Little Brother, by Cory Doctorow


Little Brother, by Cory Doctorow. New York: Tor Teen, 2008. ISBN-10: 0765319853; ISBN-13: 978-0765319852. 384 p. It is also available as a free download, under a Creative Commons Attribution-Noncommercial-ShareAlike license, at Cory Doctorow's website, Craphound.

Plot Summary
After a terrorist bombs the Bay Bridge in San Francisco, Marcus and his friends are apprehended by the Department of Homeland Security as possible terrorists. After physical torture and psychological stress in captivity, Marcus and most of his friends are released. Marcus then starts an underground campaign to overthrow the corrupt government agency that is determined to reduce civil liberties in the name of protection against terrorists.

Critical Evaluation
Doctorow's allegory of post-9-11 America can be heavy-handed at times, but is still eminently readable. In the days of enemy combatants and Guantanamo Bay, the story seems especially relevant. However, Marcus is almost preternaturally culturally aware, and the book reads almost more like a newspaper editorial than a novel. Doctorow goes off onto tangents about RFID tags, cryptography, and public key exchanges that may confuse the less technologically-minded reader. Despite this, Little Brother is a compelling read.

Reader’s Annotation
What if your government was making your life less safe? That's exactly what happens in San Francisco after a terrorist blows up the Bay Bridge. Can a 17 year old and his online friends take on the DHS?

Author Information
Cory Doctorow is a science fiction author, blogger, and activist. Born in Toronto, Canada, he lives in London. He is the co-editor of the popular website Boing Boing, the former European director of the Electronic Frontier Federation, and co-founded the UK Open Rights Group. He blogs at craphound.com.
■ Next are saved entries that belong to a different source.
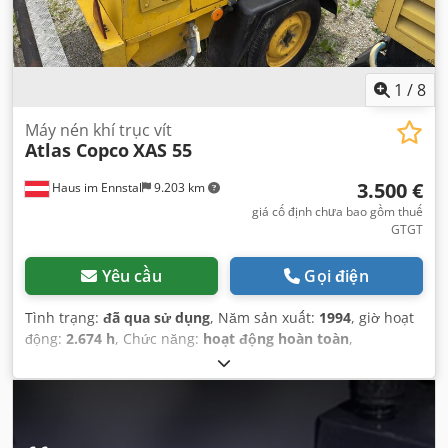
1
/
8
Máy nén khí trục vít
Atlas Copco
XAS 55
3.500 €
Haus im Ennstal
9.203 km
giá cố định chưa bao gồm thuế
GTGT
Yêu cầu
Gọi điện
Tình trạng:
đã qua sử dụng
, Năm sản xuất:
1994
, giờ hoạt
động:
2.674 h
, Chức năng:
hoạt động hoàn toàn
,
Doctorow is in the minority among writers because, although his books are published as hard copies by Harper Collins UK and Tor Books, they are published simultaneously online under Creative Commons licenses that encourage their re-use and sharing (source). One reason he publishes his work online is that "the electronic book is more often an enticement than a substitute. The problem of authorship is not piracy but obscurity. And people don’t read long works on screens if they have the choice, not because screens aren’t good enough but because computers are too distracting. Doing anything for more than ten minutes in front of your computer is really hard. I don’t buy that screens are hard, because otherwise people wouldn’t play World of Warcraft for 20 hours at a stretch or read their Email for 20 hours." His popularity is a testament to the fact that the paradigm of publishing really is changing and that online models of distribution can be successful.

Genre
Science fiction: cyberpunk

Curriculum Ties
Computer science: hacking, surveillance, RFID technology
Math: cryptography
Civics: First Amendment rights, privacy

Booktalking Ideas
If you were arrested for terrorism and you were innocent, how would you react? What if you could change the country through hacking and internet use?

Reading Level/Interest Age
ATOS Book Level: 5.9
Interest level, grades 9+

Challenge Issues
Language.
Sexual content.

I included this book because we were already reading it for class, and I thought it would be interesting to have a record of my own annotations before the class discussion.